Intrusion detection is a critical component of cybersecurity, responsible for identifying unauthorized access or anomalous behavior in computer networks. This paper presents a comprehensive study on intrusion detection in networks using classical machine learning algorithms applied to the multiclass version of the NSL-KDD dataset (Normal, DoS, Probe, R2L, and U2R classes). The characteristics of NSL-KDD are described in detail, including its variants and class distribution, and the data preprocessing process (cleaning, coding, and normalization) is documented. Four supervised classification models were implemented: Logistic Regression, Decision Tree, Random Forest, and XGBoost, whose performance is evaluated using standard metrics (accuracy, recall, F1 score, confusion matrix, and area under the ROC curve). Experiments show that models based on tree sets (Random Forest and XGBoost) achieve the best performance, with accuracies approaching 99%, significantly outperforming logistic regression and individual decision trees. The ability of each model to detect each attack category is also analyzed, highlighting the challenges in identifying rare attacks (R2L and U2R). Finally, the implications of the results are discussed, comparing them with the state of the art, and potential avenues for future research are proposed, such as the application of class balancing techniques and deep learning models to improve intrusion detection.

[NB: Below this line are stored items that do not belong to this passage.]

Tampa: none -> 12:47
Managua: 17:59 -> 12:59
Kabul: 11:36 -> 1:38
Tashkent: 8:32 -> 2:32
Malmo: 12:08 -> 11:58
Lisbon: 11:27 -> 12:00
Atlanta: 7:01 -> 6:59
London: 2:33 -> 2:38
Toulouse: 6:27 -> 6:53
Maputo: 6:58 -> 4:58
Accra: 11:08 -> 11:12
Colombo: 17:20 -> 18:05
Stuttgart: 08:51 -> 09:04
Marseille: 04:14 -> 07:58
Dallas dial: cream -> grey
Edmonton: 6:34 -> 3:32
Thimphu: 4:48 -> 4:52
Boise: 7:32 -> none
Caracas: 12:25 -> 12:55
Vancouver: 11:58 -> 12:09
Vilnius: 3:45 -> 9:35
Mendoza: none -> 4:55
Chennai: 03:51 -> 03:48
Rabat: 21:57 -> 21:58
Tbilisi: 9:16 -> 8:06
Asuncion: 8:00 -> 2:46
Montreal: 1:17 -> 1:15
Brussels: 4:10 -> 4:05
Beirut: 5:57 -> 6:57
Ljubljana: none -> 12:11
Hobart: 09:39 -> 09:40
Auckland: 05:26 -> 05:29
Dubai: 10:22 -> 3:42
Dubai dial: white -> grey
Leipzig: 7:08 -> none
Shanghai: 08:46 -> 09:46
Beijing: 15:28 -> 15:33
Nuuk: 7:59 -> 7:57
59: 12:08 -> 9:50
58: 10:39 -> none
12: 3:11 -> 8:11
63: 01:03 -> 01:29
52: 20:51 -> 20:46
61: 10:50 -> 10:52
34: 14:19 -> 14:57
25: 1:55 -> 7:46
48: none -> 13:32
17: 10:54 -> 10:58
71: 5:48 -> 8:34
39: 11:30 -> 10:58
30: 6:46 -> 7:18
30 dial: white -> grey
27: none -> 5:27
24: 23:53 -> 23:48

翻译：入侵检测是网络安全的关键组成部分，负责识别计算机网络中的未授权访问或异常行为。本文通过将经典机器学习算法应用于NSL-KDD数据集的多类别版本（正常、DoS、探测、R2L和U2R类别），对网络入侵检测进行了全面研究。详细描述了NSL-KDD数据集的特征，包括其变体与类别分布，并记录了数据预处理过程（清洗、编码与归一化）。研究实现了四种监督分类模型：逻辑回归、决策树、随机森林和XGBoost，其性能通过标准指标（准确率、召回率、F1分数、混淆矩阵及ROC曲线下面积）进行评估。实验表明，基于树集成的方法（随机森林与XGBoost）取得了最佳性能，准确率接近99%，显著优于逻辑回归与单一决策树。同时分析了各模型对每类攻击的检测能力，突出了识别稀有攻击（R2L与U2R）的挑战。最后讨论了研究结果的意义，与现有技术进行了对比，并提出了未来研究的潜在方向，例如应用类别平衡技术与深度学习模型以提升入侵检测性能。